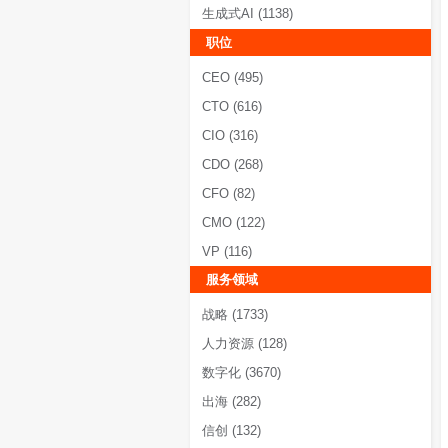
移动互联网
(901)
工业互联网
(1073)
大模型
(1665)
生成式AI
(1138)
职位
CEO
(495)
CTO
(616)
CIO
(316)
CDO
(268)
CFO
(82)
CMO
(122)
VP
(116)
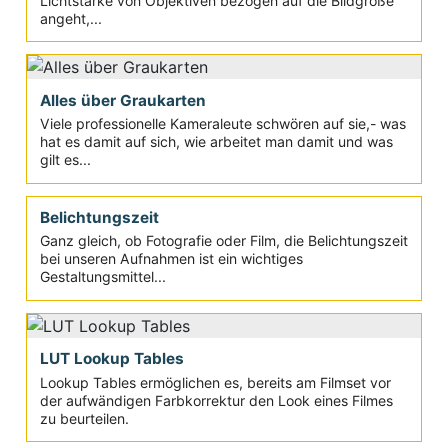
Lichtstärke von Objektiven bezogen auf die Bildgröße
angeht,...
Alles über Graukarten
Viele professionelle Kameraleute schwören auf sie,- was
hat es damit auf sich, wie arbeitet man damit und was
gilt es...
Belichtungszeit
Ganz gleich, ob Fotografie oder Film, die Belichtungszeit
bei unseren Aufnahmen ist ein wichtiges
Gestaltungsmittel...
LUT Lookup Tables
Lookup Tables ermöglichen es, bereits am Filmset vor
der aufwändigen Farbkorrektur den Look eines Filmes
zu beurteilen.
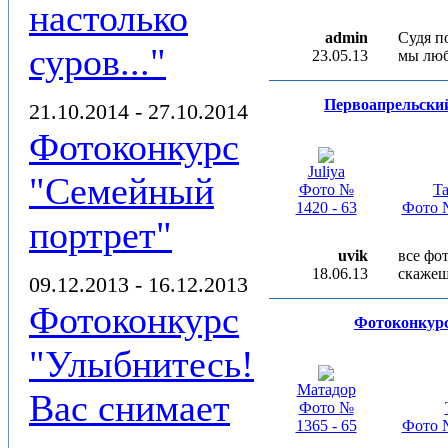
настолько
admin
Судя п
суров..."
23.05.13
мы люб
Первоапрельски
21.10.2014 - 27.10.2014
Фотоконкурс
Juliya
"Семейный
Фото №
Ta
1420 - 63
Фото №
портрет"
uvik
все фо
18.06.13
скажеш
09.12.2013 - 16.12.2013
Фотоконкурс
Фотоконкур
"Улыбнитесь!
Матадор
Вас снимает
Фото №
1365 - 65
Фото №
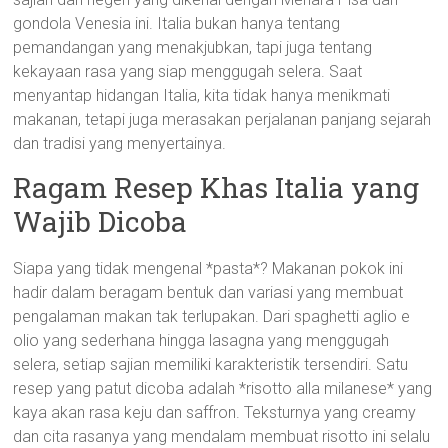
gondola Venesia ini. Italia bukan hanya tentang
pemandangan yang menakjubkan, tapi juga tentang
kekayaan rasa yang siap menggugah selera. Saat
menyantap hidangan Italia, kita tidak hanya menikmati
makanan, tetapi juga merasakan perjalanan panjang sejarah
dan tradisi yang menyertainya.
Ragam Resep Khas Italia yang
Wajib Dicoba
Siapa yang tidak mengenal *pasta*? Makanan pokok ini
hadir dalam beragam bentuk dan variasi yang membuat
pengalaman makan tak terlupakan. Dari spaghetti aglio e
olio yang sederhana hingga lasagna yang menggugah
selera, setiap sajian memiliki karakteristik tersendiri. Satu
resep yang patut dicoba adalah *risotto alla milanese* yang
kaya akan rasa keju dan saffron. Teksturnya yang creamy
dan cita rasanya yang mendalam membuat risotto ini selalu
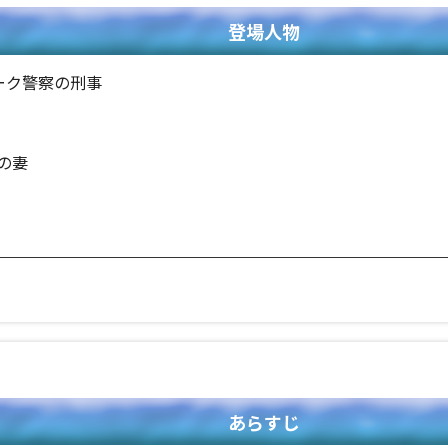
登場人物
ーク警察の刑事
の妻
あらすじ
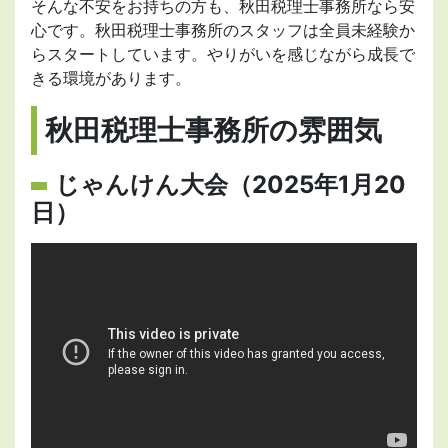
そんな不安をお持ちの方も、秋田税理士事務所なら安
心です。秋田税理士事務所のスタッフは全員未経験か
らスタートしています。やりがいを感じながら成長で
きる環境があります。
秋田税理士事務所の雰囲気
じゃんけん大会（2025年1月20
日）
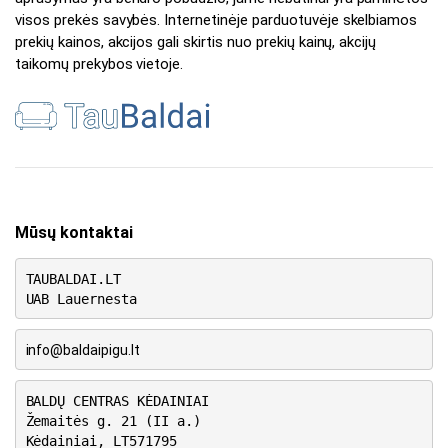
visos prekės savybės. Internetinėje parduotuvėje skelbiamos
prekių kainos, akcijos gali skirtis nuo prekių kainų, akcijų
taikomų prekybos vietoje.
Mūsų kontaktai
TAUBALDAI.LT
UAB Lauernesta
info@baldaipigu.lt
BALDŲ CENTRAS KĖDAINIAI
Žemaitės g. 21 (II a.)
Kėdainiai, LT571795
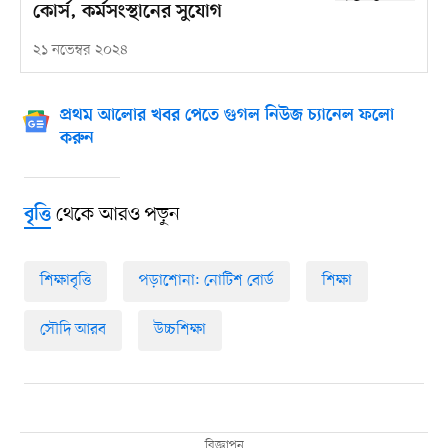
কোর্স, কর্মসংস্থানের সুযোগ
২১ নভেম্বর ২০২৪
প্রথম আলোর খবর পেতে গুগল নিউজ চ্যানেল ফলো
করুন
থেকে আরও পড়ুন
বৃত্তি
শিক্ষাবৃত্তি
পড়াশোনা: নোটিশ বোর্ড
শিক্ষা
সৌদি আরব
উচ্চশিক্ষা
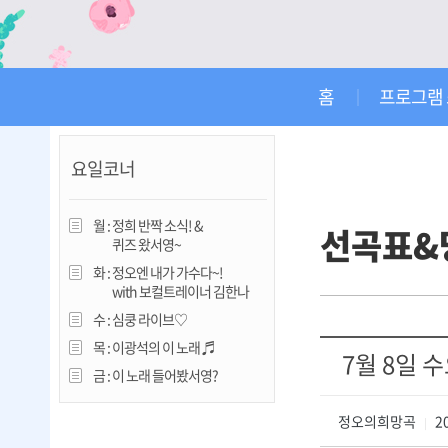
진천
홈
프로그램
요일코너
월 :
정희 반짝 소식! &
선곡표&
퀴즈 왔서영~
화 :
정오엔 내가 가수다~!
with 보컬트레이너 김한나
수 :
심쿵 라이브♡
목 :
이광석의 이 노래 ♬
7월 8일 
금 :
이 노래 들어봤서영?
정오의희망곡
20
|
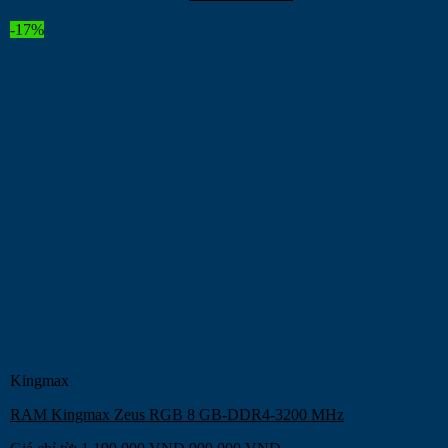
-17%
Kingmax
RAM Kingmax Zeus RGB 8 GB-DDR4-3200 MHz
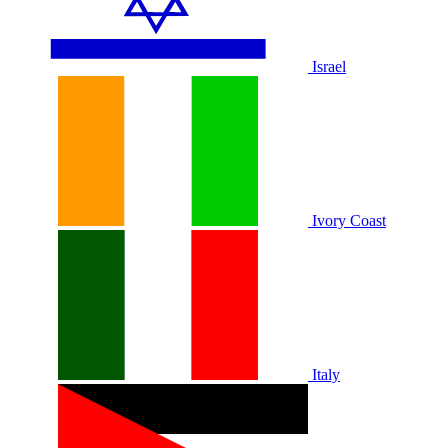
Israel
Ivory Coast
Italy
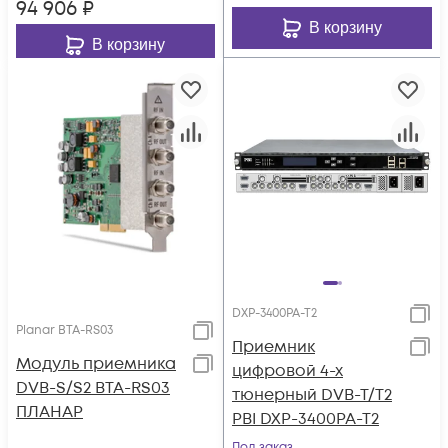
94 906
₽
В корзину
В корзину
DXP-3400PA-T2
Planar BTA-RS03
Приемник
Модуль приемника
цифровой 4-х
DVB-S/S2 BTA-RS03
тюнерный DVB-T/T2
ПЛАНАР
PBI DXP-3400PA-T2
Под заказ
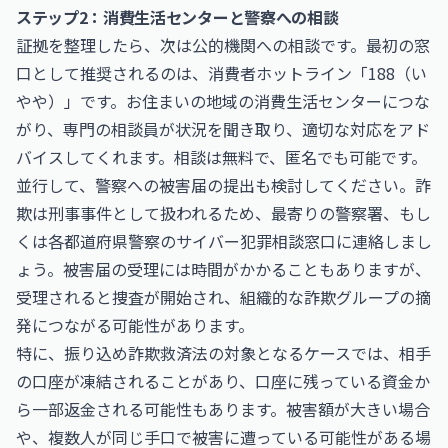
ステップ2：消費生活センターと警察への相談
証拠を整理したら、次は公的機関への相談です。最初の窓
口として推奨されるのは、消費者ホットライン「188（い
やや）」です。お住まいの地域の消費生活センターにつな
がり、専門の相談員が状況を聞き取り、適切な対応をアド
バイスしてくれます。相談は無料で、匿名でも可能です。
並行して、警察への被害届の提出も検討してください。詐
欺は刑事事件として扱われるため、最寄りの警察署、もし
くは各都道府県警察のサイバー犯罪相談窓口に連絡しまし
ょう。被害届の受理には時間がかかることもありますが、
受理されると捜査が開始され、組織的な詐欺グループの摘
発につながる可能性があります。
特に、振り込め詐欺救済法の対象となるケースでは、相手
の口座が凍結されることがあり、口座に残っている資金か
ら一部返金される可能性もあります。被害額が大きい場合
や、複数人が同じ手口で被害に遭っている可能性がある場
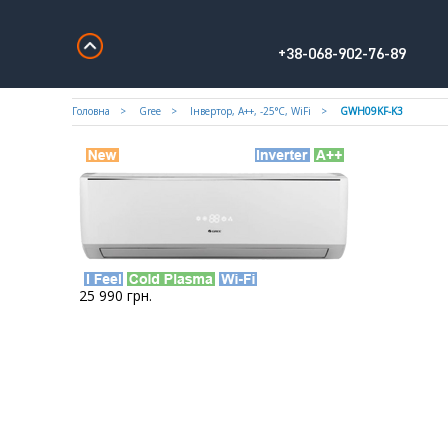
+38-068-902-76-89
Головна
Gree
Iнвертор, А++, -25°С, WiFi
GWH09KF-K3
25 990
грн.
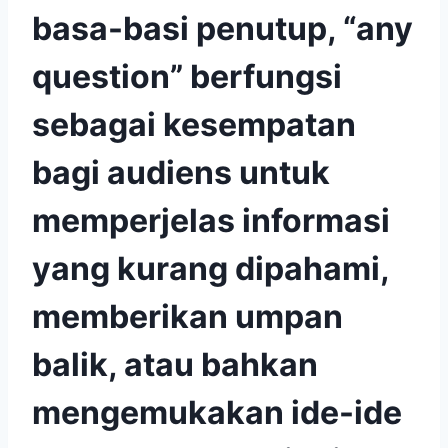
basa-basi penutup, “any
question” berfungsi
sebagai kesempatan
bagi audiens untuk
memperjelas informasi
yang kurang dipahami,
memberikan umpan
balik, atau bahkan
mengemukakan ide-ide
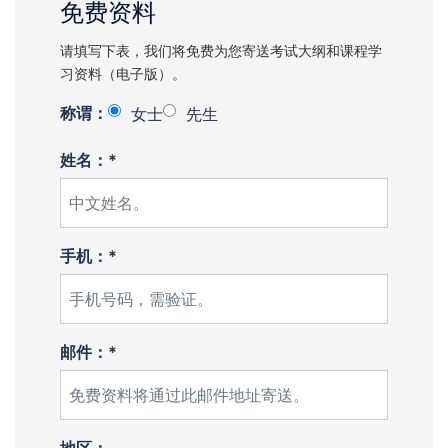
免费资料
请填写下表，我们将免费为您寄送考试大纲和课程学
习资料（电子版）。
称谓：
女士
先生
姓名：*
手机：*
邮件：*
地区：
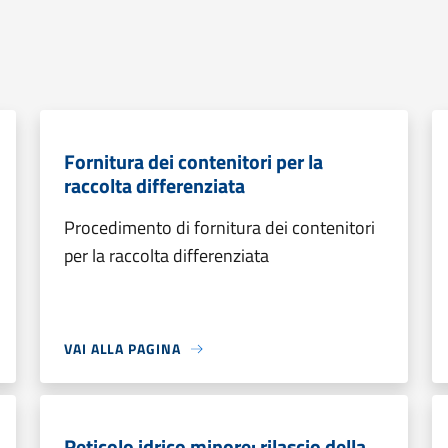
Fornitura dei contenitori per la
raccolta differenziata
Procedimento di fornitura dei contenitori
per la raccolta differenziata
VAI ALLA PAGINA
Reticolo idrico minore: rilascio della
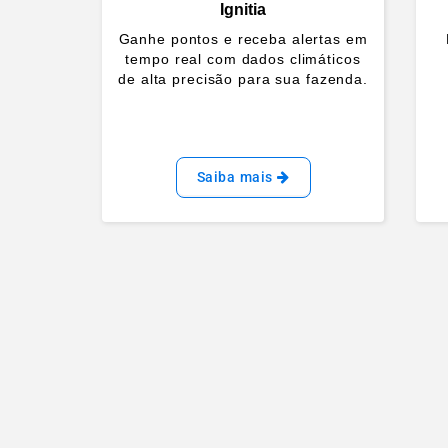
Ignitia
Ganhe pontos e receba alertas em
tempo real com dados climáticos
de alta precisão para sua fazenda.
Saiba mais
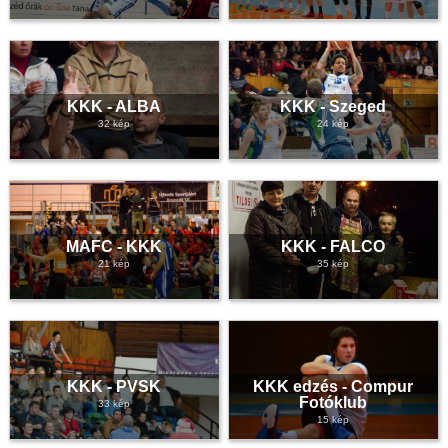
KKK - ALBA
KKK - Szeged
32 kép
24 kép
MAFC - KKK
KKK - FALCO
21 kép
35 kép
KKK - PVSK
KKK edzés - Compur
Fotóklub
33 kép
15 kép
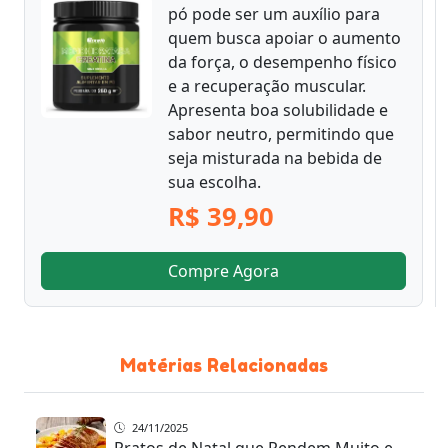
pó pode ser um auxílio para
quem busca apoiar o aumento
da força, o desempenho físico
e a recuperação muscular.
Apresenta boa solubilidade e
sabor neutro, permitindo que
seja misturada na bebida de
sua escolha.
R$ 39,90
Compre Agora
Matérias Relacionadas
24/11/2025
Pratos de Natal que Rendem Muito e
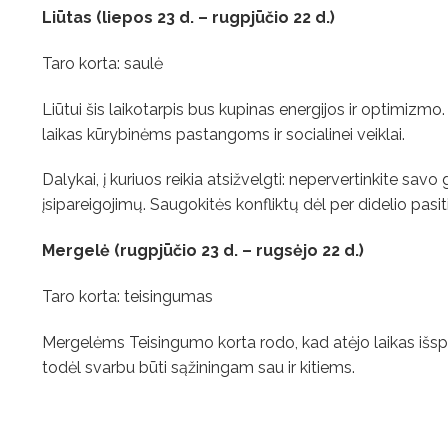
Liūtas (liepos 23 d. – rugpjūčio 22 d.)
Taro korta: saulė
Liūtui šis laikotarpis bus kupinas energijos ir optimizmo
laikas kūrybinėms pastangoms ir socialinei veiklai.
Dalykai, į kuriuos reikia atsižvelgti: nepervertinkite savo 
įsipareigojimų. Saugokitės konfliktų dėl per didelio pasit
Mergelė (rugpjūčio 23 d. – rugsėjo 22 d.)
Taro korta: teisingumas
Mergelėms Teisingumo korta rodo, kad atėjo laikas išsp
todėl svarbu būti sąžiningam sau ir kitiems.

What is expected:
Would you print the material exactly once more, without any of its pictures?

Solved problem:
移动互联网
(901)
工业互联网
(1073)
大模型
(1665)
生成式AI
(1138)
职位
CEO
(495)
CTO
(616)
CIO
(316)
CDO
(268)
CFO
(82)
CMO
(122)
VP
(116)
Lichtstärke von Objektiven bezogen auf die Bildgröße
angeht,...
Alles über Graukarten
Viele professionelle Kameraleute schwören auf sie,- was
hat es damit auf sich, wie arbeitet man damit und was
gilt es...
Belichtungszeit
Ganz gleich, ob Fotografie oder Film, die Belichtungszeit
bei unseren Aufnahmen ist ein wichtiges
Gestaltungsmittel...
LUT Lookup Tables
Lookup Tables ermöglichen es, bereits am Filmset vor
der aufwändigen Farbkorrektur den Look eines Filmes
zu beurteilen.
настолько
admin
Судя п
суров..."
23.05.13
мы люб
Первоапрельски
21.10.2014 - 27.10.2014
Фотоконкурс
Juliya
"Семейный
Фото №
Ta
1420 - 63
Фото №
портрет"
uvik
все фо
18.06.13
скажеш
09.12.2013 - 16.12.2013
Фотоконкурс
Фотоконкур
"Улыбнитесь!
Матадор
Вас снимает
Фото №
1365 - 65
Фото №
gondola Venesia ini. Italia bukan hanya tentang
pemandangan yang menakjubkan, tapi juga tentang
kekayaan rasa yang siap menggugah selera. Saat
menyantap hidangan Italia, kita tidak hanya menikmati
makanan, tetapi juga merasakan perjalanan panjang sejarah
dan tradisi yang menyertainya.
Ragam Resep Khas Italia yang
Wajib Dicoba
Siapa yang tidak mengenal *pasta*? Makanan pokok ini
hadir dalam beragam bentuk dan variasi yang membuat
pengalaman makan tak terlupakan. Dari spaghetti aglio e
olio yang sederhana hingga lasagna yang menggugah
selera, setiap sajian memiliki karakteristik tersendiri. Satu
resep yang patut dicoba adalah *risotto alla milanese* yang
kaya akan rasa keju dan saffron. Teksturnya yang creamy
dan cita rasanya yang mendalam membuat risotto ini selalu
登場人物
ーク警察の刑事
の妻
あらすじ
そんな不安をお持ちの方も、秋田税理士事務所なら安
心です。秋田税理士事務所のスタッフは全員未経験か
らスタートしています。やりがいを感じながら成長で
きる環境があります。
秋田税理士事務所の雰囲気
じゃんけん大会（2025年1月20
日）
visos prekės savybės. Internetinėje parduotuvėje skelbiamos
prekių kainos, akcijos gali skirtis nuo prekių kainų, akcijų
taikomų prekybos vietoje.
Mūsų kontaktai
TAUBALDAI.LT
UAB Lauernesta
info@baldaipigu.lt
BALDŲ CENTRAS KĖDAINIAI
Žemaitės g. 21 (II a.)
Kėdainiai, LT571795
কোর্স, কর্মসংস্থানের সুযোগ
২১ নভেম্বর ২০২৪
প্রথম আলোর খবর পেতে গুগল নিউজ চ্যানেল ফলো
করুন
থেকে আরও পড়ুন
বৃত্তি
শিক্ষাবৃত্তি
পড়াশোনা: নোটিশ বোর্ড
শিক্ষা
সৌদি আরব
উচ্চশিক্ষা
진천
홈
프로그램
요일코너
월 :
정희 반짝 소식! &
선곡표&
퀴즈 왔서영~
화 :
정오엔 내가 가수다~!
with 보컬트레이너 김한나
수 :
심쿵 라이브♡
목 :
이광석의 이 노래 ♬
7월 8일 
금 :
이 노래 들어봤서영?
정오의희망곡
20
|
-17%
Kingmax
RAM Kingmax Zeus RGB 8 GB-DDR4-3200 MHz
Israel
Ivory Coast
Italy
94 906
₽
В корзину
В корзину
DXP-3400PA-T2
Planar BTA-RS03
Приемник
Модуль приемника
цифровой 4-х
DVB-S/S2 BTA-RS03
тюнерный DVB-T/T2
ПЛАНАР
PBI DXP-3400PA-T2
Под заказ
ステップ2：消費生活センターと警察への相談
証拠を整理したら、次は公的機関への相談です。最初の窓
口として推奨されるのは、消費者ホットライン「188（い
やや）」です。お住まいの地域の消費生活センターにつな
がり、専門の相談員が状況を聞き取り、適切な対応をアド
バイスしてくれます。相談は無料で、匿名でも可能です。
並行して、警察への被害届の提出も検討してください。詐
欺は刑事事件として扱われるため、最寄りの警察署、もし
くは各都道府県警察のサイバー犯罪相談窓口に連絡しまし
ょう。被害届の受理には時間がかかることもありますが、
受理されると捜査が開始され、組織的な詐欺グループの摘
発につながる可能性があります。
特に、振り込め詐欺救済法の対象となるケースでは、相手
の口座が凍結されることがあり、口座に残っている資金か
ら一部返金される可能性もあります。被害額が大きい場合
や、複数人が同じ手口で被害に遭っている可能性がある場
+38-068-902-76-89
Головна
Gree
Iнвертор, А++, -25°С, WiFi
GWH09KF-K3
25 990
грн.
basa-basi penutup, “any
question” berfungsi
sebagai kesempatan
bagi audiens untuk
memperjelas informasi
yang kurang dipahami,
memberikan umpan
balik, atau bahkan
mengemukakan ide-ide
免费资料
请填写下表，我们将免费为您寄送考试大纲和课程学
习资料（电子版）。
称谓：
女士
先生
姓名：*
手机：*
邮件：*
地区：
Fornitura dei contenitori per la
raccolta differenziata
Procedimento di fornitura dei contenitori
per la raccolta differenziata
VAI ALLA PAGINA
Reticolo idrico minore: rilascio della
Ignitia
Ganhe pontos e receba alertas em
tempo real com dados climáticos
de alta precisão para sua fazenda.
Saiba mais
KKK - ALBA
KKK - Szeged
32 kép
24 kép
MAFC - KKK
KKK - FALCO
21 kép
35 kép
KKK - PVSK
KKK edzés - Compur
Fotóklub
33 kép
15 kép
pó pode ser um auxílio para
quem busca apoiar o aumento
da força, o desempenho físico
e a recuperação muscular.
Apresenta boa solubilidade e
sabor neutro, permitindo que
seja misturada na bebida de
sua escolha.
R$ 39,90
Compre Agora
Matérias Relacionadas
24/11/2025
Pratos de Natal que Rendem Muito e
Liūtas (liepos 23 d. – rugpjūčio 22 d.)
Taro korta: saulė
Liūtui šis laikotarpis bus kupinas energijos ir optimizmo
laikas kūrybinėms pastangoms ir socialinei veiklai.
Dalykai, į kuriuos reikia atsižvelgti: nepervertinkite savo 
įsipareigojimų. Saugokitės konfliktų dėl per didelio pasit
Mergelė (rugpjūčio 23 d. – rugsėjo 22 d.)
Taro korta: teisingumas
Mergelėms Teisingumo korta rodo, kad atėjo laikas išsp
todėl svarbu būti sąžiningam sau ir kitiems.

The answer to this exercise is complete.